Les Etats-Unis dominent la course au sérum anti-Covid. La Chine et la Russie, qui en font un enjeu géopolitique majeur, exportent leurs antidotes partout dans le monde. L’Europe et la France ont, elles, révélé leurs carences.

"C’est l’heure de l’Europe", plastronnait Ursula von der Leyen, le 17 décembre, lors du lancement sur le Vieux Continent de la campagne de vaccination contre le Covid-19. Un mois et demi plus tard, la prophétie de la patronne de l’exécutif européen a viré au camouflet. Incapable de produire un vaccin made in Europe, malmenée par les laboratoires, dépassée par les accès de souveraineté de ses pays membres, l’Union a été victime de l’impitoyable foire d’empoigne de la course au vaccin, qui a mis en lumière ses carences. "Nous avons eu le déshonneur et la guerre", se lamente un ancien ambassadeur français, en s’inspirant de la célèbre formule de Winston Churchill. "L’Europe s’est décrédibilisée aux yeux du monde, l’échec est monumental", renchérit Antoine Bondaz, chercheur à la Fondation pour la recherche stratégique.

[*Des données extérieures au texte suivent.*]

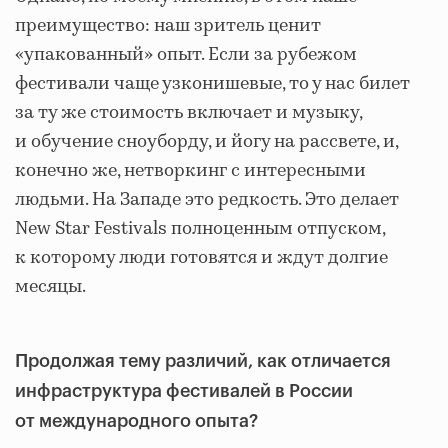
преимущество: наш зритель ценит
«упакованный» опыт. Если за рубежом
фестивали чаще узконишевые, то у нас билет
за ту же стоимость включает и музыку,
и обучение сноуборду, и йогу на рассвете, и,
конечно же, нетворкинг с интересными
людьми. На Западе это редкость. Это делает
New Star Festivals полноценным отпуском,
к которому люди готовятся и ждут долгие
месяцы.
Продолжая тему различий, как отличается
инфраструктура фестивалей в России
от международного опыта?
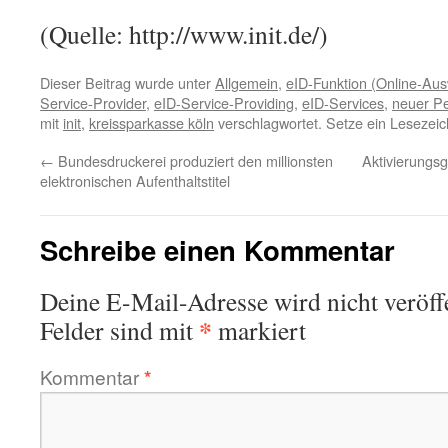
(Quelle: http://www.init.de/)
Dieser Beitrag wurde unter
Allgemein
,
eID-Funktion (Online-Aus
Service-Provider
,
eID-Service-Providing
,
eID-Services
,
neuer P
mit
init
,
kreissparkasse köln
verschlagwortet. Setze ein Lesezei
←
Bundesdruckerei produziert den millionsten
Aktivierungsg
elektronischen Aufenthaltstitel
Schreibe einen Kommentar
Deine E-Mail-Adresse wird nicht veröffe
*
Felder sind mit
markiert
Kommentar
*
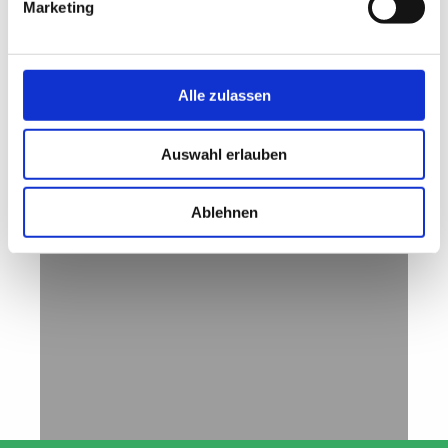
Marketing
JATHO DESIGN
WERBEAGENTUR
Alle zulassen
Jahnstr. 6
Auswahl erlauben
37276 Meinhard
Tel.: +49 05651 31406
Ablehnen
eMail: mail@jathodesign.com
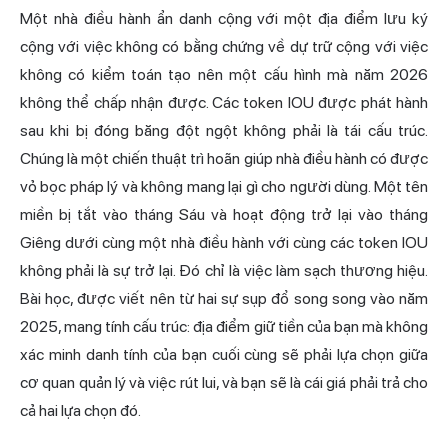
Một nhà điều hành ẩn danh cộng với một địa điểm lưu ký
cộng với việc không có bằng chứng về dự trữ cộng với việc
không có kiểm toán tạo nên một cấu hình mà năm 2026
không thể chấp nhận được. Các token IOU được phát hành
sau khi bị đóng băng đột ngột không phải là tái cấu trúc.
Chúng là một chiến thuật trì hoãn giúp nhà điều hành có được
vỏ bọc pháp lý và không mang lại gì cho người dùng. Một tên
miền bị tắt vào tháng Sáu và hoạt động trở lại vào tháng
Giêng dưới cùng một nhà điều hành với cùng các token IOU
không phải là sự trở lại. Đó chỉ là việc làm sạch thương hiệu.
Bài học, được viết nên từ hai sự sụp đổ song song vào năm
2025, mang tính cấu trúc: địa điểm giữ tiền của bạn mà không
xác minh danh tính của bạn cuối cùng sẽ phải lựa chọn giữa
cơ quan quản lý và việc rút lui, và bạn sẽ là cái giá phải trả cho
cả hai lựa chọn đó.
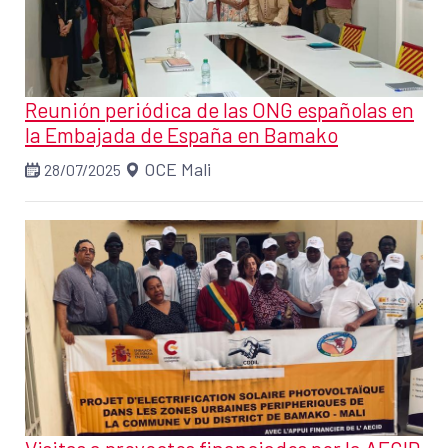
Reunión periódica de las ONG españolas en
la Embajada de España en Bamako
OCE Mali
28/07/2025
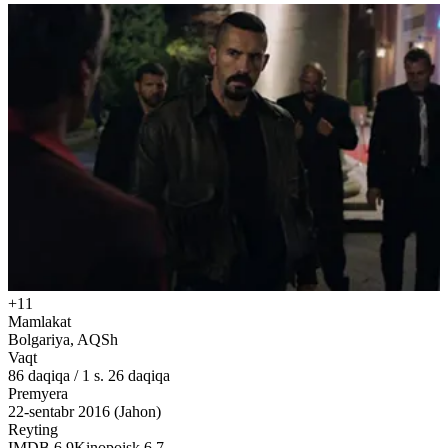
+11
Mamlakat
Bolgariya, AQSh
Vaqt
86
daqiqa
/
1 s. 26 daqiqa
Premyera
22-sentabr 2016 (Jahon)
Reyting
IMDB
6.9
Kinopoisk
6.7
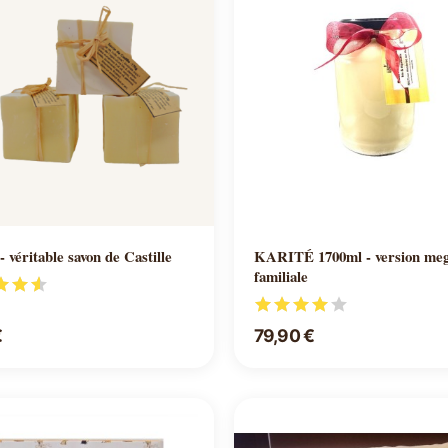
Ajouter au panier
Ajouter au panier
véritable savon de Castille
KARITÉ 1700ml - version me
familiale
€
79,90 €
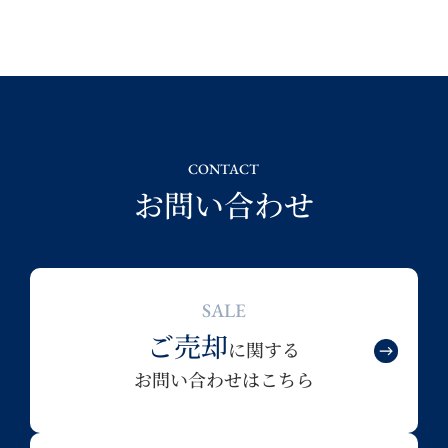
CONTACT
お問い合わせ
SALE
ご売却
に関する
お問い合わせはこちら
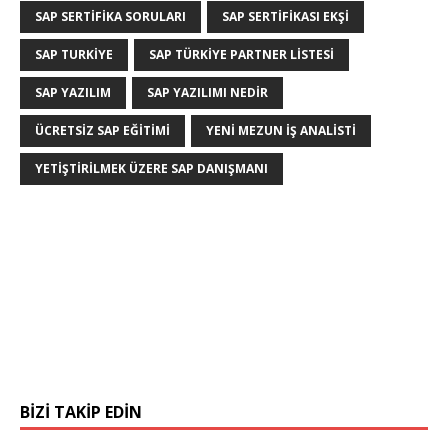
SAP SERTIFIKA SORULARI
SAP SERTIFIKASI EKŞI
SAP TURKIYE
SAP TÜRKIYE PARTNER LISTESI
SAP YAZILIM
SAP YAZILIMI NEDIR
ÜCRETSIZ SAP EĞITIMI
YENI MEZUN IŞ ANALISTI
YETIŞTIRILMEK ÜZERE SAP DANIŞMANI
BIZI TAKIP EDIN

Sur la ligne de départ, l’Union européenne avait pourtant des arguments à faire valoir: présence dans ses rangs de l’un des quatre géants du vaccin (Sanofi), des capacités de production colossales puisque quatre des dix plus grosses Big Pharma de la planète sont européennes, et des chercheurs parmi les meilleurs au monde. "Certes, l’Europe n’a pas son propre vaccin et c’est regrettable, mais tout est loin d’être noir, tempère Pascal Canfin, président de la commission de la Santé publique au Parlement européen. La politique d’achat en commun de vaccins par les Vingt-Sept et la fermeté de la Commission européenne vis-à-vis des laboratoires sont à saluer."

Le modèle "Warp Speed"

Si le récent bras de fer engagé par Bruxelles contre le mastodonte britannique AstraZeneca, avec son vaccin le plus vendu au monde, a montré que la Commission était capable de hausser le ton, elle a aussi illustré sa dépendance à l’égard des Etats et géants pharmaceutiques non européens. Plus grave encore, comme l[...]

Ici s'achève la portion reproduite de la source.